What is needed is an exact copy of every entry, without the pictures.
====== Record set ======
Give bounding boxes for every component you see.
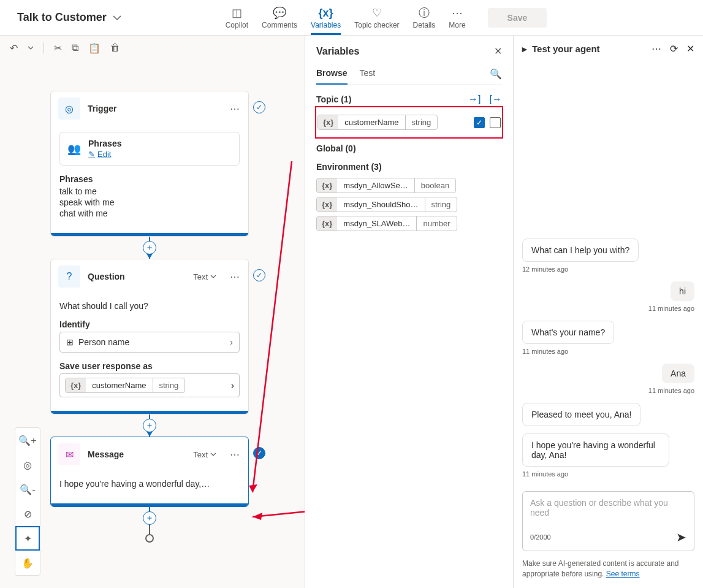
end-node [145, 534, 154, 543]
phrase-item: talk to me [59, 186, 240, 196]
user-message: Ana [662, 364, 694, 383]
reset-button[interactable]: ⊘ [15, 502, 40, 526]
highlight-box: {x} customerName string ✓ [315, 106, 503, 139]
save-as-label: Save user response as [59, 361, 240, 371]
tab-variables[interactable]: {x} Variables [311, 6, 341, 35]
tab-topic-checker[interactable]: ♡ Topic checker [354, 6, 399, 35]
question-prompt: What should I call you? [59, 301, 240, 311]
undo-button[interactable]: ↶ [10, 42, 18, 54]
status-check-icon: ✓ [253, 101, 265, 113]
variable-chip[interactable]: {x}msdyn_ShouldSho…string [316, 197, 457, 212]
add-node-button[interactable]: ＋ [143, 511, 156, 525]
cursor-tool[interactable]: ✦ [15, 526, 40, 551]
card-menu-button[interactable]: ⋯ [230, 449, 241, 460]
topic-title[interactable]: Talk to Customer [17, 11, 121, 24]
variable-icon: {x} [318, 115, 338, 129]
checkbox-return[interactable] [490, 117, 501, 128]
question-title: Question [88, 272, 186, 281]
bot-message: I hope you're having a wonderful day, An… [522, 433, 669, 467]
timestamp: 11 minutes ago [648, 387, 694, 394]
paste-icon[interactable]: 📋 [88, 42, 101, 54]
trigger-icon: ◎ [58, 97, 80, 120]
tab-more[interactable]: ⋯ More [449, 6, 465, 35]
chat-icon: 💬 [273, 6, 286, 20]
import-icon[interactable]: →] [468, 94, 481, 105]
edit-text: Edit [97, 150, 111, 159]
copilot-icon: ◫ [232, 6, 242, 20]
phrases-box[interactable]: 👥 Phrases ✎ Edit [59, 132, 240, 166]
user-message: hi [671, 281, 694, 301]
add-node-button[interactable]: ＋ [143, 419, 156, 432]
copy-icon[interactable]: ⧉ [72, 42, 78, 53]
timestamp: 11 minutes ago [522, 348, 568, 355]
save-as-field[interactable]: {x} customerName string › [59, 373, 240, 397]
bot-message: What can I help you with? [522, 239, 639, 262]
question-icon: ? [58, 265, 80, 288]
chat-input[interactable]: Ask a question or describe what you need… [522, 491, 694, 551]
variable-name: customerName [338, 115, 405, 129]
global-section: Global (0) [316, 143, 502, 153]
phrases-section-title: Phrases [59, 174, 240, 184]
cut-icon[interactable]: ✂ [54, 42, 62, 54]
timestamp: 12 minutes ago [522, 265, 568, 273]
output-type[interactable]: Text [193, 450, 216, 459]
fit-button[interactable]: ◎ [15, 452, 40, 477]
variables-icon: {x} [319, 6, 333, 20]
delete-icon[interactable]: 🗑 [110, 42, 120, 53]
add-node-button[interactable]: ＋ [143, 241, 156, 254]
tab-more-label: More [449, 21, 465, 29]
test-panel: ▸ Test your agent ⋯ ⟳ ✕ What can I help … [513, 36, 703, 588]
chat-window[interactable]: What can I help you with? 12 minutes ago… [514, 62, 703, 491]
save-button[interactable]: Save [488, 8, 547, 28]
message-card[interactable]: ✓ ✉ Message Text ⋯ I hope you're having … [50, 437, 249, 507]
chevron-down-icon [113, 13, 121, 22]
close-icon[interactable]: ✕ [686, 43, 694, 55]
topic-section: Topic (1) [316, 94, 468, 104]
message-title: Message [88, 449, 186, 459]
tab-copilot[interactable]: ◫ Copilot [226, 6, 248, 35]
timestamp: 11 minutes ago [648, 305, 694, 312]
environment-section: Environment (3) [316, 162, 502, 172]
close-icon[interactable]: ✕ [494, 45, 502, 57]
status-check-icon: ✓ [253, 447, 265, 459]
checkbox-receive[interactable]: ✓ [474, 117, 485, 128]
phrases-label: Phrases [88, 139, 232, 148]
see-terms-link[interactable]: See terms [606, 570, 640, 578]
variable-chip[interactable]: {x} customerName string [317, 115, 438, 130]
chevron-down-icon[interactable] [28, 45, 34, 51]
card-accent [51, 503, 248, 506]
zoom-out-button[interactable]: 🔍- [15, 477, 40, 502]
identify-field[interactable]: ⊞ Person name › [59, 332, 240, 353]
authoring-canvas[interactable]: ↶ ✂ ⧉ 📋 🗑 ✓ ◎ Trigger ⋯ 👥 [0, 36, 305, 588]
refresh-icon[interactable]: ⟳ [670, 43, 678, 55]
tab-details[interactable]: ⓘ Details [413, 6, 436, 35]
vtab-test[interactable]: Test [360, 63, 376, 85]
caret-right-icon[interactable]: ▸ [522, 44, 527, 55]
trigger-title: Trigger [88, 104, 222, 113]
card-menu-button[interactable]: ⋯ [230, 271, 241, 283]
more-icon[interactable]: ⋯ [652, 43, 661, 55]
question-card[interactable]: ✓ ? Question Text ⋯ What should I call y… [50, 259, 249, 414]
output-type[interactable]: Text [193, 272, 216, 281]
vtab-browse[interactable]: Browse [316, 63, 348, 85]
export-icon[interactable]: [→ [490, 94, 502, 105]
pan-tool[interactable]: ✋ [15, 551, 40, 575]
variable-type: string [405, 115, 438, 129]
svg-marker-3 [253, 513, 262, 520]
svg-line-2 [253, 492, 305, 517]
zoom-in-button[interactable]: 🔍+ [15, 428, 40, 452]
chat-placeholder: Ask a question or describe what you need [530, 498, 686, 517]
trigger-card[interactable]: ✓ ◎ Trigger ⋯ 👥 Phrases ✎ Edit [50, 91, 249, 237]
bot-message: Pleased to meet you, Ana! [522, 403, 640, 426]
tab-topic-checker-label: Topic checker [354, 21, 399, 29]
identify-label: Identify [59, 319, 240, 329]
search-icon[interactable]: 🔍 [490, 63, 502, 85]
phrases-icon: 👥 [67, 142, 81, 156]
card-menu-button[interactable]: ⋯ [230, 103, 241, 115]
variable-chip[interactable]: {x}msdyn_AllowSe…boolean [316, 178, 456, 193]
tab-comments[interactable]: 💬 Comments [262, 6, 297, 35]
phrase-item: chat with me [59, 208, 240, 218]
variable-chip[interactable]: {x}msdyn_SLAWeb…number [316, 216, 457, 231]
edit-phrases-link[interactable]: ✎ Edit [88, 150, 232, 159]
send-icon[interactable]: ➤ [676, 530, 686, 544]
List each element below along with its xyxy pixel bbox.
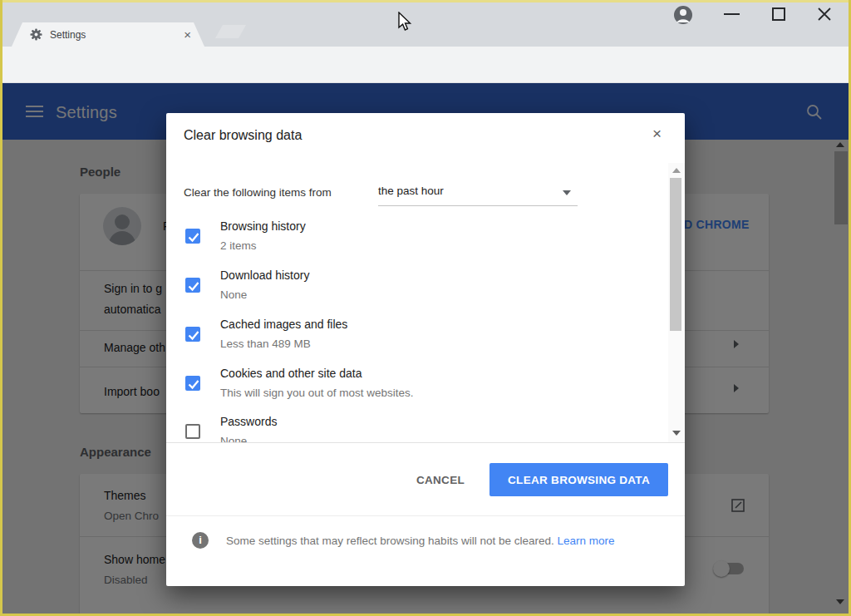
======
Answer space
Give bounding boxes for every component you see.
end-node [145, 534, 154, 543]
phrase-item: talk to me [59, 186, 240, 196]
user-message: Ana [662, 364, 694, 383]
reset-button[interactable]: ⊘ [15, 502, 40, 526]
highlight-box: {x} customerName string ✓ [315, 106, 503, 139]
save-as-label: Save user response as [59, 361, 240, 371]
tab-variables[interactable]: {x} Variables [311, 6, 341, 35]
tab-topic-checker[interactable]: ♡ Topic checker [354, 6, 399, 35]
question-prompt: What should I call you? [59, 301, 240, 311]
undo-button[interactable]: ↶ [10, 42, 18, 54]
status-check-icon: ✓ [253, 101, 265, 113]
variable-chip[interactable]: {x}msdyn_ShouldSho…string [316, 197, 457, 212]
add-node-button[interactable]: ＋ [143, 511, 156, 525]
cursor-tool[interactable]: ✦ [15, 526, 40, 551]
card-menu-button[interactable]: ⋯ [230, 449, 241, 460]
topic-title[interactable]: Talk to Customer [17, 11, 121, 24]
variable-icon: {x} [318, 115, 338, 129]
checkbox-return[interactable] [490, 117, 501, 128]
question-title: Question [88, 272, 186, 281]
bot-message: I hope you're having a wonderful day, An… [522, 433, 669, 467]
timestamp: 11 minutes ago [648, 387, 694, 394]
paste-icon[interactable]: 📋 [88, 42, 101, 54]
trigger-icon: ◎ [58, 97, 80, 120]
tab-more[interactable]: ⋯ More [449, 6, 465, 35]
chat-icon: 💬 [273, 6, 286, 20]
import-icon[interactable]: →] [468, 94, 481, 105]
edit-text: Edit [97, 150, 111, 159]
copilot-icon: ◫ [232, 6, 242, 20]
phrases-box[interactable]: 👥 Phrases ✎ Edit [59, 132, 240, 166]
user-message: hi [671, 281, 694, 301]
add-node-button[interactable]: ＋ [143, 419, 156, 432]
copy-icon[interactable]: ⧉ [72, 42, 78, 53]
timestamp: 11 minutes ago [522, 348, 568, 355]
save-as-field[interactable]: {x} customerName string › [59, 373, 240, 397]
bot-message: What can I help you with? [522, 239, 639, 262]
question-icon: ? [58, 265, 80, 288]
chat-input[interactable]: Ask a question or describe what you need… [522, 491, 694, 551]
variable-name: customerName [338, 115, 405, 129]
global-section: Global (0) [316, 143, 502, 153]
phrases-section-title: Phrases [59, 174, 240, 184]
cut-icon[interactable]: ✂ [54, 42, 62, 54]
timestamp: 12 minutes ago [522, 265, 568, 273]
output-type[interactable]: Text [193, 450, 216, 459]
fit-button[interactable]: ◎ [15, 452, 40, 477]
variables-icon: {x} [319, 6, 333, 20]
delete-icon[interactable]: 🗑 [110, 42, 120, 53]
add-node-button[interactable]: ＋ [143, 241, 156, 254]
tab-more-label: More [449, 21, 465, 29]
test-panel: ▸ Test your agent ⋯ ⟳ ✕ What can I help … [513, 36, 703, 588]
chat-window[interactable]: What can I help you with? 12 minutes ago… [514, 62, 703, 491]
save-button[interactable]: Save [488, 8, 547, 28]
message-card[interactable]: ✓ ✉ Message Text ⋯ I hope you're having … [50, 437, 249, 507]
chevron-down-icon [113, 13, 121, 22]
close-icon[interactable]: ✕ [686, 43, 694, 55]
topic-section: Topic (1) [316, 94, 468, 104]
message-title: Message [88, 449, 186, 459]
tab-copilot[interactable]: ◫ Copilot [226, 6, 248, 35]
timestamp: 11 minutes ago [648, 305, 694, 312]
environment-section: Environment (3) [316, 162, 502, 172]
close-icon[interactable]: ✕ [494, 45, 502, 57]
status-check-icon: ✓ [253, 447, 265, 459]
checkbox-receive[interactable]: ✓ [474, 117, 485, 128]
phrases-label: Phrases [88, 139, 232, 148]
see-terms-link[interactable]: See terms [606, 570, 640, 578]
variable-chip[interactable]: {x} customerName string [317, 115, 438, 130]
chevron-down-icon[interactable] [28, 45, 34, 51]
card-accent [51, 503, 248, 506]
zoom-out-button[interactable]: 🔍- [15, 477, 40, 502]
identify-field[interactable]: ⊞ Person name › [59, 332, 240, 353]
authoring-canvas[interactable]: ↶ ✂ ⧉ 📋 🗑 ✓ ◎ Trigger ⋯ 👥 [0, 36, 305, 588]
refresh-icon[interactable]: ⟳ [670, 43, 678, 55]
tab-details[interactable]: ⓘ Details [413, 6, 436, 35]
vtab-test[interactable]: Test [360, 63, 376, 85]
caret-right-icon[interactable]: ▸ [522, 44, 527, 55]
trigger-title: Trigger [88, 104, 222, 113]
card-menu-button[interactable]: ⋯ [230, 271, 241, 283]
more-icon[interactable]: ⋯ [652, 43, 661, 55]
question-card[interactable]: ✓ ? Question Text ⋯ What should I call y… [50, 259, 249, 414]
output-type[interactable]: Text [193, 272, 216, 281]
vtab-browse[interactable]: Browse [316, 63, 348, 85]
export-icon[interactable]: [→ [490, 94, 502, 105]
pan-tool[interactable]: ✋ [15, 551, 40, 575]
variable-type: string [405, 115, 438, 129]
svg-marker-3 [253, 513, 262, 520]
svg-line-2 [253, 492, 305, 517]
zoom-in-button[interactable]: 🔍+ [15, 428, 40, 452]
chat-placeholder: Ask a question or describe what you need [530, 498, 686, 517]
trigger-card[interactable]: ✓ ◎ Trigger ⋯ 👥 Phrases ✎ Edit [50, 91, 249, 237]
bot-message: Pleased to meet you, Ana! [522, 403, 640, 426]
tab-topic-checker-label: Topic checker [354, 21, 399, 29]
identify-label: Identify [59, 319, 240, 329]
search-icon[interactable]: 🔍 [490, 63, 502, 85]
phrases-icon: 👥 [67, 142, 81, 156]
card-menu-button[interactable]: ⋯ [230, 103, 241, 115]
variable-chip[interactable]: {x}msdyn_AllowSe…boolean [316, 178, 456, 193]
tab-comments[interactable]: 💬 Comments [262, 6, 297, 35]
phrase-item: chat with me [59, 208, 240, 218]
variable-chip[interactable]: {x}msdyn_SLAWeb…number [316, 216, 457, 231]
edit-phrases-link[interactable]: ✎ Edit [88, 150, 232, 159]
send-icon[interactable]: ➤ [676, 530, 686, 544]
List each element below along with its xyxy pixel bbox.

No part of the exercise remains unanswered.